Third, municipal elections can be used to confront the occupation, expansionistic projects and policies that undermine the Palestinian Authority and sap its legitimacy before the international community. In the absence of armed resistance to compel the occupier to deliver the basic requirements of life, liberty and the right to self-determination, Palestinian society and its national movement, as well as their various factions, figures, and institutions must go to the polls. They must do so in order to preserve the legitimacy of the Palestinian establishment, and the legitimacy of its demands, and its holding sway over the choices of Palestinians, their desires, interests and aspirations. This cannot take place but through the ballot box. The most realistic opportunity on hand to select representative, national institutions in the face of the expansionist, colonial occupation lies in local elections. They can act as a tool and means to address renewing and maintaining legitimacy.

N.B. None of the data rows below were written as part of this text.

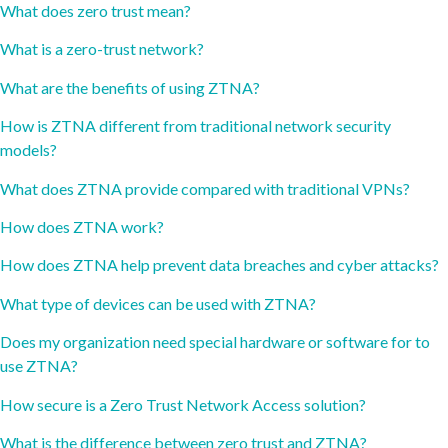
What does zero trust mean?
What is a zero-trust network?
What are the benefits of using ZTNA?
How is ZTNA different from traditional network security
models?
What does ZTNA provide compared with traditional VPNs?
How does ZTNA work?
How does ZTNA help prevent data breaches and cyber attacks?
What type of devices can be used with ZTNA?
Does my organization need special hardware or software for to
use ZTNA?
How secure is a Zero Trust Network Access solution?
What is the difference between zero trust and ZTNA?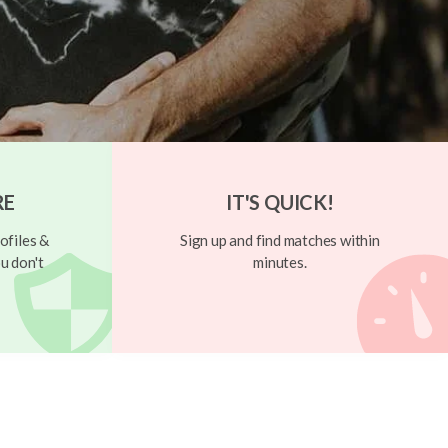
RE
IT'S QUICK!
ofiles &
Sign up and find matches within
u don't
minutes.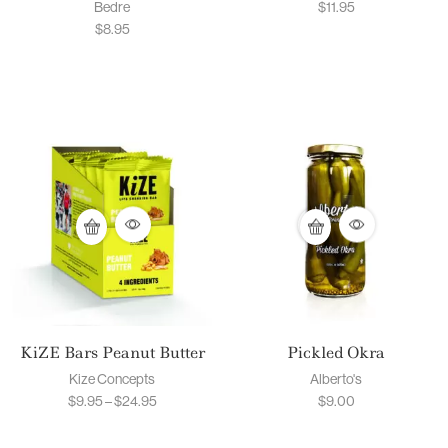
Bedre
$
11.95
$
8.95
KiZE Bars Peanut Butter
Pickled Okra
Kize Concepts
Alberto's
$
9.95
–
$
24.95
$
9.00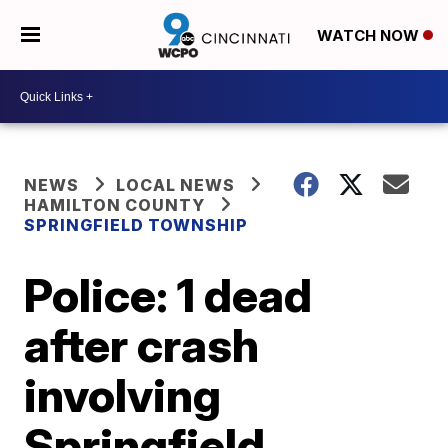
WATCH NOW
NEWS
LOCAL NEWS
HAMILTON COUNTY
SPRINGFIELD TOWNSHIP
Police: 1 dead
after crash
involving
Springfield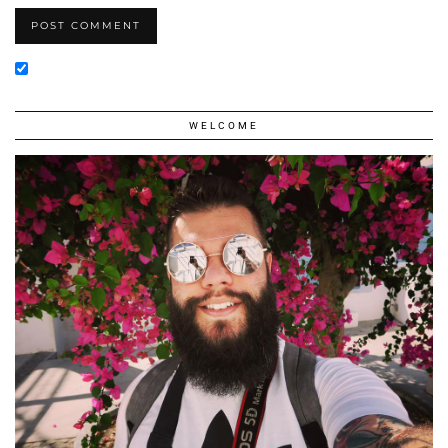
WELCOME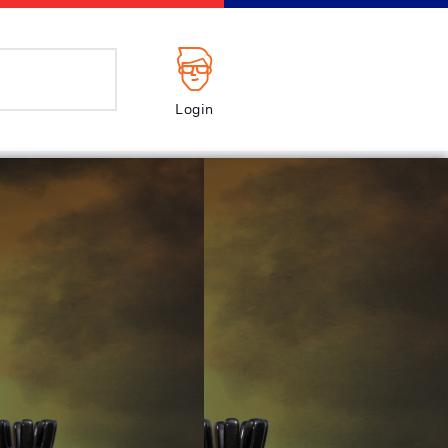
Login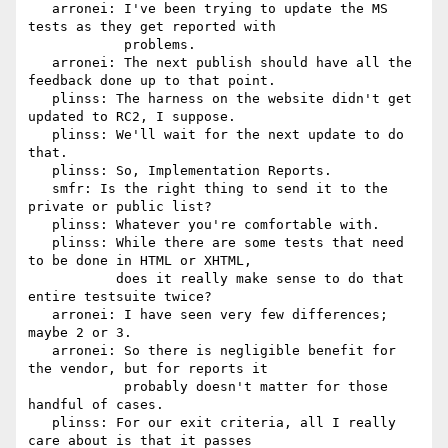
   arronei: I've been trying to update the MS 
tests as they get reported with

            problems.

   arronei: The next publish should have all the 
feedback done up to that point.

   plinss: The harness on the website didn't get 
updated to RC2, I suppose.

   plinss: We'll wait for the next update to do 
that.

   plinss: So, Implementation Reports.

   smfr: Is the right thing to send it to the 
private or public list?

   plinss: Whatever you're comfortable with.

   plinss: While there are some tests that need 
to be done in HTML or XHTML,

           does it really make sense to do that 
entire testsuite twice?

   arronei: I have seen very few differences; 
maybe 2 or 3.

   arronei: So there is negligible benefit for 
the vendor, but for reports it

            probably doesn't matter for those 
handful of cases.

   plinss: For our exit criteria, all I really 
care about is that it passes
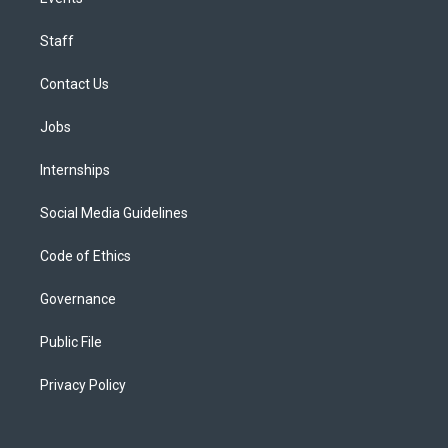
Staff
Contact Us
Jobs
Internships
Social Media Guidelines
Code of Ethics
Governance
Public File
Privacy Policy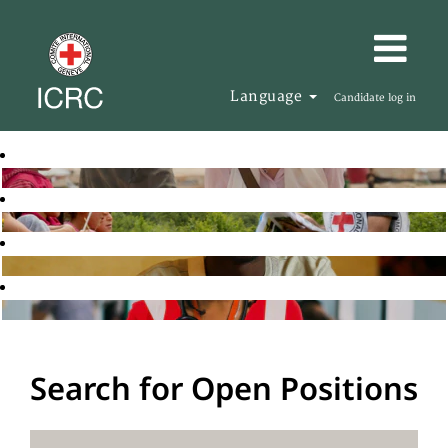
Language
Candidate log in
Search for Open Positions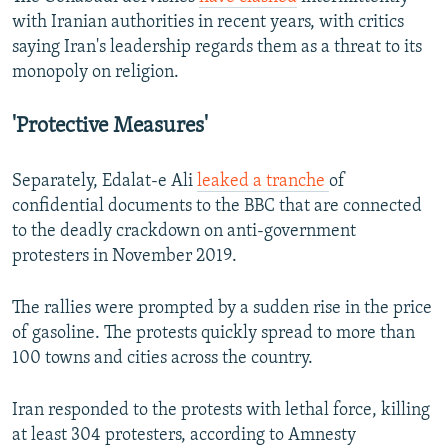
with Iranian authorities in recent years, with critics
saying Iran's leadership regards them as a threat to its
monopoly on religion.
'Protective Measures'
Separately, Edalat-e Ali
leaked a tranche
of
confidential documents to the BBC that are connected
to the deadly crackdown on anti-government
protesters in November 2019.
The rallies were prompted by a sudden rise in the price
of gasoline. The protests quickly spread to more than
100 towns and cities across the country.
Iran responded to the protests with lethal force, killing
at least 304 protesters, according to Amnesty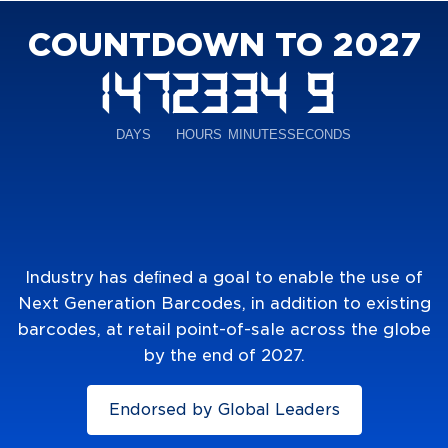
COUNTDOWN TO 2027
Industry has deﬁned a goal to enable the use of
Next Generation Barcodes, in addition to existing
barcodes, at retail point-of-sale across the globe
by the end of 2027.
Endorsed by Global Leaders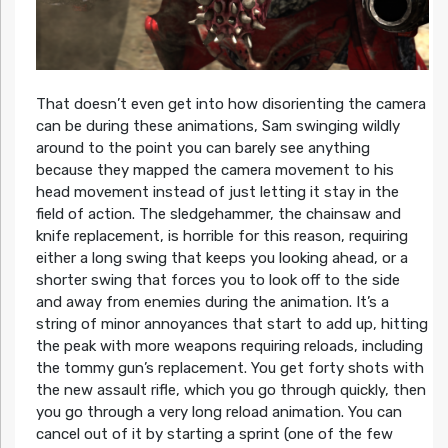
That doesn’t even get into how disorienting the camera
can be during these animations, Sam swinging wildly
around to the point you can barely see anything
because they mapped the camera movement to his
head movement instead of just letting it stay in the
field of action. The sledgehammer, the chainsaw and
knife replacement, is horrible for this reason, requiring
either a long swing that keeps you looking ahead, or a
shorter swing that forces you to look off to the side
and away from enemies during the animation. It’s a
string of minor annoyances that start to add up, hitting
the peak with more weapons requiring reloads, including
the tommy gun’s replacement. You get forty shots with
the new assault rifle, which you go through quickly, then
you go through a very long reload animation. You can
cancel out of it by starting a sprint (one of the few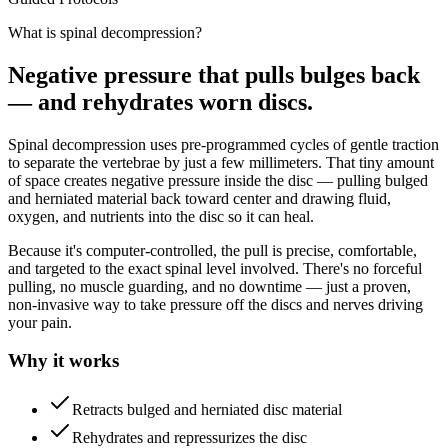
What is spinal decompression?
Negative pressure that pulls bulges back
— and rehydrates worn discs.
Spinal decompression uses pre-programmed cycles of gentle traction
to separate the vertebrae by just a few millimeters. That tiny amount
of space creates negative pressure inside the disc — pulling bulged
and herniated material back toward center and drawing fluid,
oxygen, and nutrients into the disc so it can heal.
Because it's computer-controlled, the pull is precise, comfortable,
and targeted to the exact spinal level involved. There's no forceful
pulling, no muscle guarding, and no downtime — just a proven,
non-invasive way to take pressure off the discs and nerves driving
your pain.
Why it works
Retracts bulged and herniated disc material
Rehydrates and repressurizes the disc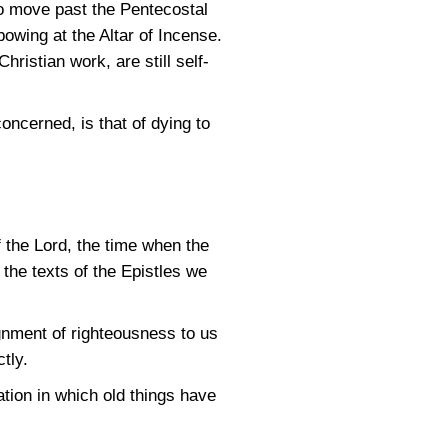
to move past the Pentecostal
owing at the Altar of Incense.
istian work, are still self-
oncerned, is that of dying to
f the Lord, the time when the
the texts of the Epistles we
ignment of righteousness to us
tly.
tion in which old things have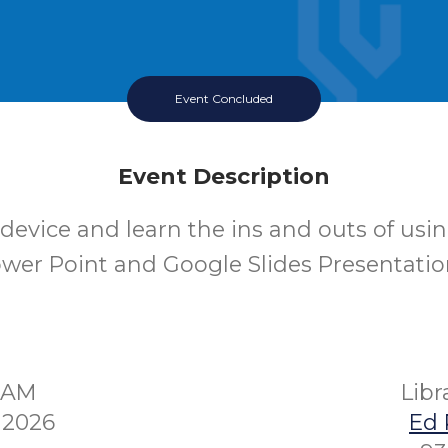
Event Concluded
Event Description
device and learn the ins and outs of usi
wer Point and Google Slides Presentatio
00AM
Lib
 2026
Ed 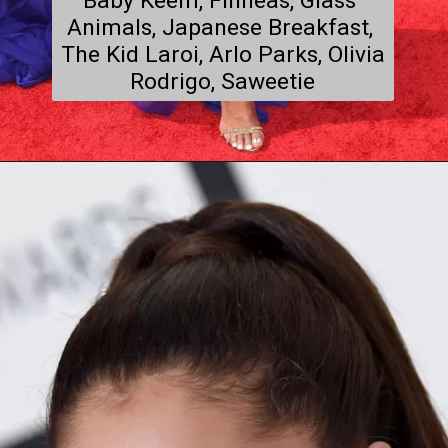
Baby Keem, Finneas, Glass 
Animals, Japanese Breakfast, 
The Kid Laroi, Arlo Parks, Olivia 
Rodrigo, Saweetie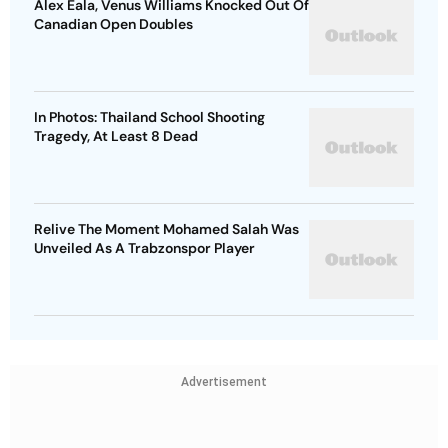
Alex Eala, Venus Williams Knocked Out Of
Canadian Open Doubles
In Photos: Thailand School Shooting
Tragedy, At Least 8 Dead
Relive The Moment Mohamed Salah Was
Unveiled As A Trabzonspor Player
Advertisement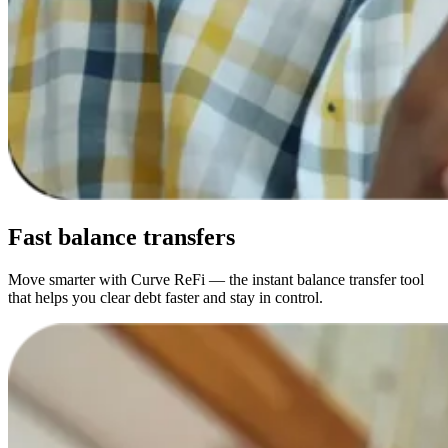
Fast
balance transfers
Move smarter with Curve ReFi — the instant balance transfer tool
that helps you clear debt faster and stay in control.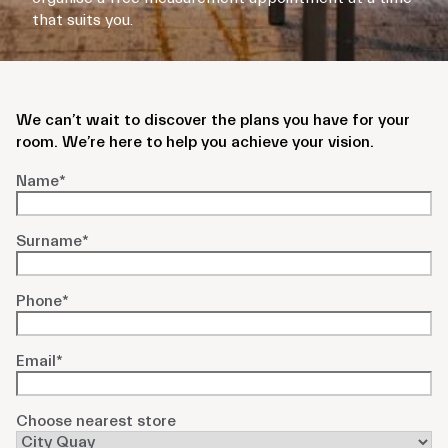
that suits you.
We can’t wait to discover the plans you have for your
room. We’re here to help you achieve your vision.
Name
*
Surname
*
Phone
*
Email
*
Choose nearest store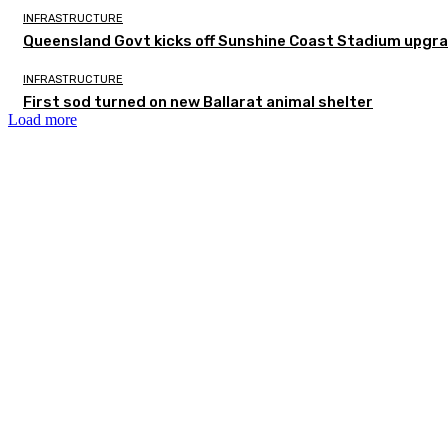
INFRASTRUCTURE
Queensland Govt kicks off Sunshine Coast Stadium upgra
INFRASTRUCTURE
First sod turned on new Ballarat animal shelter
Load more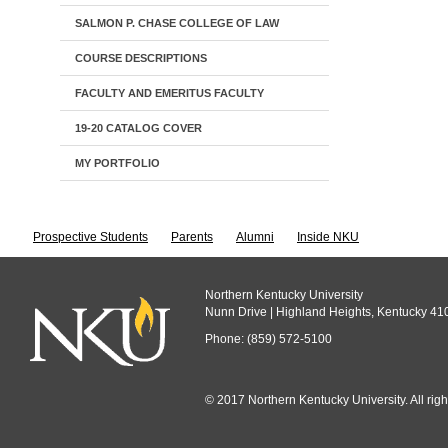
SALMON P. CHASE COLLEGE OF LAW
COURSE DESCRIPTIONS
FACULTY AND EMERITUS FACULTY
19-20 CATALOG COVER
MY PORTFOLIO
Prospective Students
Parents
Alumni
Inside NKU
Northern Kentucky University
Nunn Drive | Highland Heights, Kentucky 41
Phone: (859) 572-5100
© 2017 Northern Kentucky University. All righ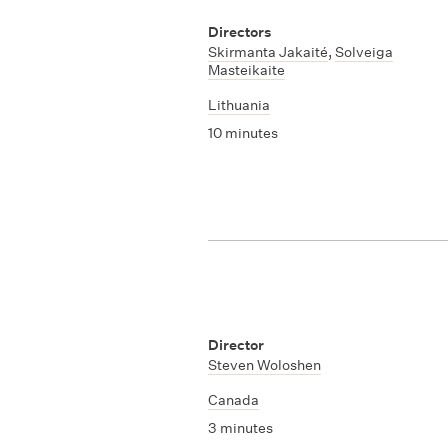
Directors
Skirmanta Jakaité
,
Solveiga
Masteikaite
Lithuania
10 minutes
Director
Steven Woloshen
Canada
3 minutes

In addition to all of these benefits of successfully producing duly elected local leadership, it will open up new horizons for the PA's efforts, for its relations with the Arab states and the international community, yielding further financial support and political attribution for institution building on the ground.
A visitor to the Hebron Municipality and its institutions and playgrounds, as well as to the city of Ramallah and its facilities, can show the extent of what patriotic local figures achieved for their towns and their people. This qualified and enabled them to extend the circle of people under their care, seeking to meet the aspirations of the people as a whole. The experiment has been transferred and we have benefited from our relations with the Europeans, the Japanese and peoples from other countries of the world who understand both the suffering of the Palestinian people under occupation and their need for development and progress as preparation for independence.